Source material:
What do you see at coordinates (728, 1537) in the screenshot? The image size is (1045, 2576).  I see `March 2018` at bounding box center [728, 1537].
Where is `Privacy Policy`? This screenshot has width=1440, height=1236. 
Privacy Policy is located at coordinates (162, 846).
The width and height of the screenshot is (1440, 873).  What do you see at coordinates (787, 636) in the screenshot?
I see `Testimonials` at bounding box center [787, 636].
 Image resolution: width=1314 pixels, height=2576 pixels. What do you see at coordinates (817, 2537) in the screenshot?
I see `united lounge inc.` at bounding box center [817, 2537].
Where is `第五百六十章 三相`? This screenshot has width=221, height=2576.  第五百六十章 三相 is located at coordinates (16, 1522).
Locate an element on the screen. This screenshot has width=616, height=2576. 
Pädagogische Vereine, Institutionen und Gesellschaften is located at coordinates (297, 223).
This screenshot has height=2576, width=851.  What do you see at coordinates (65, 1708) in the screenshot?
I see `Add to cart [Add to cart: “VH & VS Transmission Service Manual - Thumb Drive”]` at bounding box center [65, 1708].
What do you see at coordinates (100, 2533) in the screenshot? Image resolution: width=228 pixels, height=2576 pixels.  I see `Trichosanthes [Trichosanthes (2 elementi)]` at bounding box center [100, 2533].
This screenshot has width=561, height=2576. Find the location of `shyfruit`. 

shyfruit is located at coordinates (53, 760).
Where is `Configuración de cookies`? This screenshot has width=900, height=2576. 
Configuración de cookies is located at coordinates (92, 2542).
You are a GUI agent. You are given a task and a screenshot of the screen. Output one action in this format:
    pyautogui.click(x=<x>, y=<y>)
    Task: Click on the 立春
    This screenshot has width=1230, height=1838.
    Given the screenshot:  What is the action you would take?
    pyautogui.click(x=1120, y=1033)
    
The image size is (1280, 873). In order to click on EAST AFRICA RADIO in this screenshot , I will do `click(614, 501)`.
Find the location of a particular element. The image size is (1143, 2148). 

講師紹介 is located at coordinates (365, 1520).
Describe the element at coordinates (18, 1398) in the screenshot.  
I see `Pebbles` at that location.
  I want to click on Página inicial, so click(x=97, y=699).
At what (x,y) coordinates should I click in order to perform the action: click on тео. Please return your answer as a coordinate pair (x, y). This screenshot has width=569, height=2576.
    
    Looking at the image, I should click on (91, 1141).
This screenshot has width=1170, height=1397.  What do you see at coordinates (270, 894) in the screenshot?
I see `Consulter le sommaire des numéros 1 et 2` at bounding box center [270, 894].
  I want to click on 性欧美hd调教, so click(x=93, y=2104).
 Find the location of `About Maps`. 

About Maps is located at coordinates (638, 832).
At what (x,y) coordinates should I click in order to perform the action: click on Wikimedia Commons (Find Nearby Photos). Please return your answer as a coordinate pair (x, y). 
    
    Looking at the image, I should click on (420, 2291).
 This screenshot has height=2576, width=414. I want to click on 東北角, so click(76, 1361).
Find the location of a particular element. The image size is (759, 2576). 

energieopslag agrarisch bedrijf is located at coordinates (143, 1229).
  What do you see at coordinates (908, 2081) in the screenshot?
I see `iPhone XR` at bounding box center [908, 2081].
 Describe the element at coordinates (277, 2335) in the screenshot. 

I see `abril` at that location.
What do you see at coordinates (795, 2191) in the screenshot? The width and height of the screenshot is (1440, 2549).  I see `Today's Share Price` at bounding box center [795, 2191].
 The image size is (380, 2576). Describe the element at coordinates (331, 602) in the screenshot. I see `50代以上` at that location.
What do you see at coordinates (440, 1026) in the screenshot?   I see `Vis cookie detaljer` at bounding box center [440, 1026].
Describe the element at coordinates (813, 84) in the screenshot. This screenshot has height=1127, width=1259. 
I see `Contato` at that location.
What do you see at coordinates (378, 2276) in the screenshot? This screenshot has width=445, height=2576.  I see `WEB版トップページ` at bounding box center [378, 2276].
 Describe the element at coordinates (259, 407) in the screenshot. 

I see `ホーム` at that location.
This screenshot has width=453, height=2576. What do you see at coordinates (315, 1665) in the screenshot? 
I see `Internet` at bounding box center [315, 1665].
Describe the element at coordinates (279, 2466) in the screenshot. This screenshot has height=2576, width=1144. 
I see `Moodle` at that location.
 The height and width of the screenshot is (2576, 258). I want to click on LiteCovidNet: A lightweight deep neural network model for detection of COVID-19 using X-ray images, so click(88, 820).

About this exercise: Would you write out the full set of records above without alteration?

The completed task:
What do you see at coordinates (728, 1537) in the screenshot? The image size is (1045, 2576).  I see `March 2018` at bounding box center [728, 1537].
Where is `Privacy Policy`? This screenshot has width=1440, height=1236. 
Privacy Policy is located at coordinates (162, 846).
The width and height of the screenshot is (1440, 873).  What do you see at coordinates (787, 636) in the screenshot?
I see `Testimonials` at bounding box center [787, 636].
 Image resolution: width=1314 pixels, height=2576 pixels. What do you see at coordinates (817, 2537) in the screenshot?
I see `united lounge inc.` at bounding box center [817, 2537].
Where is `第五百六十章 三相`? This screenshot has width=221, height=2576.  第五百六十章 三相 is located at coordinates (16, 1522).
Locate an element on the screen. This screenshot has width=616, height=2576. 
Pädagogische Vereine, Institutionen und Gesellschaften is located at coordinates (297, 223).
This screenshot has height=2576, width=851.  What do you see at coordinates (65, 1708) in the screenshot?
I see `Add to cart [Add to cart: “VH & VS Transmission Service Manual - Thumb Drive”]` at bounding box center [65, 1708].
What do you see at coordinates (100, 2533) in the screenshot? Image resolution: width=228 pixels, height=2576 pixels.  I see `Trichosanthes [Trichosanthes (2 elementi)]` at bounding box center [100, 2533].
This screenshot has width=561, height=2576. Find the location of `shyfruit`. 

shyfruit is located at coordinates (53, 760).
Where is `Configuración de cookies`? This screenshot has width=900, height=2576. 
Configuración de cookies is located at coordinates (92, 2542).
You are a GUI agent. You are given a task and a screenshot of the screen. Output one action in this format:
    pyautogui.click(x=<x>, y=<y>)
    Task: Click on the 立春
    This screenshot has width=1230, height=1838.
    Given the screenshot:  What is the action you would take?
    pyautogui.click(x=1120, y=1033)
    
The image size is (1280, 873). In order to click on EAST AFRICA RADIO in this screenshot , I will do `click(614, 501)`.
Find the location of a particular element. The image size is (1143, 2148). 

講師紹介 is located at coordinates (365, 1520).
Describe the element at coordinates (18, 1398) in the screenshot.  
I see `Pebbles` at that location.
  I want to click on Página inicial, so click(x=97, y=699).
At what (x,y) coordinates should I click in order to perform the action: click on тео. Please return your answer as a coordinate pair (x, y). This screenshot has width=569, height=2576.
    
    Looking at the image, I should click on (91, 1141).
This screenshot has width=1170, height=1397.  What do you see at coordinates (270, 894) in the screenshot?
I see `Consulter le sommaire des numéros 1 et 2` at bounding box center [270, 894].
  I want to click on 性欧美hd调教, so click(x=93, y=2104).
 Find the location of `About Maps`. 

About Maps is located at coordinates (638, 832).
At what (x,y) coordinates should I click in order to perform the action: click on Wikimedia Commons (Find Nearby Photos). Please return your answer as a coordinate pair (x, y). 
    
    Looking at the image, I should click on (420, 2291).
 This screenshot has height=2576, width=414. I want to click on 東北角, so click(76, 1361).
Find the location of a particular element. The image size is (759, 2576). 

energieopslag agrarisch bedrijf is located at coordinates (143, 1229).
  What do you see at coordinates (908, 2081) in the screenshot?
I see `iPhone XR` at bounding box center [908, 2081].
 Describe the element at coordinates (277, 2335) in the screenshot. 

I see `abril` at that location.
What do you see at coordinates (795, 2191) in the screenshot? The width and height of the screenshot is (1440, 2549).  I see `Today's Share Price` at bounding box center [795, 2191].
 The image size is (380, 2576). Describe the element at coordinates (331, 602) in the screenshot. I see `50代以上` at that location.
What do you see at coordinates (440, 1026) in the screenshot?   I see `Vis cookie detaljer` at bounding box center [440, 1026].
Describe the element at coordinates (813, 84) in the screenshot. This screenshot has height=1127, width=1259. 
I see `Contato` at that location.
What do you see at coordinates (378, 2276) in the screenshot? This screenshot has width=445, height=2576.  I see `WEB版トップページ` at bounding box center [378, 2276].
 Describe the element at coordinates (259, 407) in the screenshot. 

I see `ホーム` at that location.
This screenshot has width=453, height=2576. What do you see at coordinates (315, 1665) in the screenshot? 
I see `Internet` at bounding box center [315, 1665].
Describe the element at coordinates (279, 2466) in the screenshot. This screenshot has height=2576, width=1144. 
I see `Moodle` at that location.
 The height and width of the screenshot is (2576, 258). I want to click on LiteCovidNet: A lightweight deep neural network model for detection of COVID-19 using X-ray images, so click(88, 820).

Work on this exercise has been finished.